Rates of mortality from breast cancer, the most common cancer in female in Lithuania recently have turned downward, probably at least in part because of better treatment. The fall in breast cancer mortality observed in most European countries over the last decade has to be attributed to earlier detection and improved treatment [9]. The mammography screening programme in Lithuania started in the 2005 and has not contributed to the observed decline in breast cancer mortality in the period from 1993 to 2004. Treatment improvements probably contributed to the mortality reduction because a favourable trend appeared before the introduction of the screening program; further improvements are expected as a consequence of the screening introduction [10].

Substantial decreases in mortality have occurred for stomach cancer in both sexes. The trend therefore corresponds to unplanned prevention through a changes in environmental factors occurring since the early 20th century. The exact causes of the decline of stomach cancer are not well understood, but must include improvements in diet, food storage (e.g., refrigeration) and, possibly, the decline of Helicobacter pylori infection [11]. The stomach cancer should still be considered in Lithuania as a major public health problem, despite the substantial decrease during last decades.

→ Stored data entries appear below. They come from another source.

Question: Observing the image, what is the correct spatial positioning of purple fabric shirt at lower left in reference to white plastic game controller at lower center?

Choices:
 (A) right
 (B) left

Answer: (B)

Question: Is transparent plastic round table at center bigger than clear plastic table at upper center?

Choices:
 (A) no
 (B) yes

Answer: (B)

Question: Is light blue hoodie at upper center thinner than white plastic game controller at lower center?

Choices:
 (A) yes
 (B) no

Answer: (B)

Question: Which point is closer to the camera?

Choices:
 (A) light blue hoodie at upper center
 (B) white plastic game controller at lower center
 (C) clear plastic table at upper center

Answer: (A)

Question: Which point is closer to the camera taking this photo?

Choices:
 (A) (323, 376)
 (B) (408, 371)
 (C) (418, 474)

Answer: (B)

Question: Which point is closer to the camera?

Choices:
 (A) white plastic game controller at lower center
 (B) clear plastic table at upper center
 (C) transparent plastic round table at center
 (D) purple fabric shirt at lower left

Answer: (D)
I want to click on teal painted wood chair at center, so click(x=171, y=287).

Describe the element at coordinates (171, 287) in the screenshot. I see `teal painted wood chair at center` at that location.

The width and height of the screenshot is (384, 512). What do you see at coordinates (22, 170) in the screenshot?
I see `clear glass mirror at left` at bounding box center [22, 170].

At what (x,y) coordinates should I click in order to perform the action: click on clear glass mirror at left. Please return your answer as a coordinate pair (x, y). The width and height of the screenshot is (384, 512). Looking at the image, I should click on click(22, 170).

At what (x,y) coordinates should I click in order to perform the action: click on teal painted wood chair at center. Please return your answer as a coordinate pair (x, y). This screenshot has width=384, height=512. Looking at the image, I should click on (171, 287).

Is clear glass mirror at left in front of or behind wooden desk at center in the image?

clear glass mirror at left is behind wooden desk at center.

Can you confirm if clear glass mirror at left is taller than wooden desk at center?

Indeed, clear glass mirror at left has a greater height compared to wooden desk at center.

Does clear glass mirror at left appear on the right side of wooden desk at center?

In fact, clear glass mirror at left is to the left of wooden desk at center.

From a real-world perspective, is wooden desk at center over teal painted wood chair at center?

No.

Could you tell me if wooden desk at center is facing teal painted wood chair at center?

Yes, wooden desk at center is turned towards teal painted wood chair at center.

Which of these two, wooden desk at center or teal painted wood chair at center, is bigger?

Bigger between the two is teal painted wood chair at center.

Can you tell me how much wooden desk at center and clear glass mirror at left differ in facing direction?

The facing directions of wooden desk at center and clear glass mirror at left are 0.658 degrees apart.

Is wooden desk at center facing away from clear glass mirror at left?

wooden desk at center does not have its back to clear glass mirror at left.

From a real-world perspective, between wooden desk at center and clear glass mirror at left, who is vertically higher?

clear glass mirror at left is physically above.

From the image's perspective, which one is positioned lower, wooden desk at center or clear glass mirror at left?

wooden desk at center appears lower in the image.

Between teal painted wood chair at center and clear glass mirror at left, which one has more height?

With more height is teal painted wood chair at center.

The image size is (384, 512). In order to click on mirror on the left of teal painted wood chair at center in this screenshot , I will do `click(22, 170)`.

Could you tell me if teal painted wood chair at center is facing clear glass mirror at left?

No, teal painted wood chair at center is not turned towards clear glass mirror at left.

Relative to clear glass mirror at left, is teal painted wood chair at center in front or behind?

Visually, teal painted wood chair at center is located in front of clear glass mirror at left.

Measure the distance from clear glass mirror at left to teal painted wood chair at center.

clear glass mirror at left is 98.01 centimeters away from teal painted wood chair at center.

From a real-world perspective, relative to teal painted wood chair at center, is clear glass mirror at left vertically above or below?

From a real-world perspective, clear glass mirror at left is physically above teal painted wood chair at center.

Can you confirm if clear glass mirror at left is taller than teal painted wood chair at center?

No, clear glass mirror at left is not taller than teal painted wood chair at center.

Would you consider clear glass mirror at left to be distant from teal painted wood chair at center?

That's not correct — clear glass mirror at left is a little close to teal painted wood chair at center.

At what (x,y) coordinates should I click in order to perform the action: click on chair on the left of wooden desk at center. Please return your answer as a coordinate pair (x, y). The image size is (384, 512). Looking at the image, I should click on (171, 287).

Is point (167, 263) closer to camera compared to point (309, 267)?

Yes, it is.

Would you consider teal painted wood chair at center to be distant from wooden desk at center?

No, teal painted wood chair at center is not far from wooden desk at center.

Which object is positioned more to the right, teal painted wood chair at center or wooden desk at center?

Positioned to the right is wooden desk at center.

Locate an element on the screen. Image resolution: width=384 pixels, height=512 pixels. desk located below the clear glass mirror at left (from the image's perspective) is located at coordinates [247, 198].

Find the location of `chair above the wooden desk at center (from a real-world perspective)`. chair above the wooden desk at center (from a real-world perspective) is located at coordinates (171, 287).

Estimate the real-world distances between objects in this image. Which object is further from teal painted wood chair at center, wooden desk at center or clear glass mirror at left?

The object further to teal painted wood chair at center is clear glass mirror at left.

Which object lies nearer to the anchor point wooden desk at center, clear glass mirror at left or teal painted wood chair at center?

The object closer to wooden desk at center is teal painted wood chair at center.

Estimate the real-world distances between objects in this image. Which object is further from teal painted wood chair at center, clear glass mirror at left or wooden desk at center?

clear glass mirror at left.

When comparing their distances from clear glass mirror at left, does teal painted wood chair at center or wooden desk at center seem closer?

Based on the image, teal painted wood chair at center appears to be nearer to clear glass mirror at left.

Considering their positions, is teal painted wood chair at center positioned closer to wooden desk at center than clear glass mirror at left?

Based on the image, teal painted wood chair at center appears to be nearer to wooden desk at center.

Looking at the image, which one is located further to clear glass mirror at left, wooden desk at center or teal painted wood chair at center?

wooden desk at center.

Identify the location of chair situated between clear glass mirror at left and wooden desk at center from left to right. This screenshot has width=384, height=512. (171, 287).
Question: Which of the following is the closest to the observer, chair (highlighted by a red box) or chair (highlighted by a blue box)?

In Europe from 1997 to 2002 appreciable declines were observed in mortality from intestinal cancer in male (-1.6% per year), and in female (-2.5%) [1]. Colorectal cancer trends have been generally more favourable for female than for male. In Lithuania the mortality rates for males were stable and in females colorectal cancer mortality in urban population decreased, while in rural female residents mortality rates were stable. These temporal trends most probably reflect complicated interactions between early detection patterns and aetiological factors.

The cervical cancer mortality in Lithuania is the highest among the EU countries. The drop of the rates in cervical cancer mortality in Europe was largely due to screening. In Lithuania the national cervical cancer screening programme started in 2004 and has not yet contributed to the cervical cancer mortality rates. In Lithuania cervical cancer mortality rates were increasing in urban and rural female residents. The changes in the risk factors, such as in sexual behaviour and smoking habits, over the decades might partly explain trends in cervical cancer mortality.

Prostate cancer mortality from1997 to 2002 decreased in Europe by (-1.4%) per year [1]. Prostate cancer mortality increase was observed for both rural and urban residents in Lithuania.

Studies in other countries have identified significant disparities in stages of diagnosis between residents of rural and urban areas, with a greater incidence of late stage diagnosis generally found in rural areas. This has been attributed to limited access to clinics and hospitals with the advanced technology needed to detect cancer in the early stage and may need to travel great distances to receive care [12].

Most of the unfavourable cancer mortality patterns and trends in rural population are due to recognised, and hence largely avoidable, causes of cancer. Furthermore, there are high mortality rates for neoplasms related to inadequate screening, diagnosis and treatment. Rural residents tend to have lower income, higher poverty, less education. In rural settings no specialized services are available. The persistence of a wide variability in cancer mortality among urban and rural populations indicates that there is still wide area for prevention activities. The differences in cancer mortality among rural and urban residents in Lithuania are stimulating research to develop effective methods for cancer prevention and early detection services in rural populations.


This study shows that large rural and urban inequalities in cancer mortality exist in Lithuania. The contrast between the health of residents in urban and rural areas invites researchers for research projects to develop, implement, and enhance cancer prevention and early detection intervention strategies for rural populations.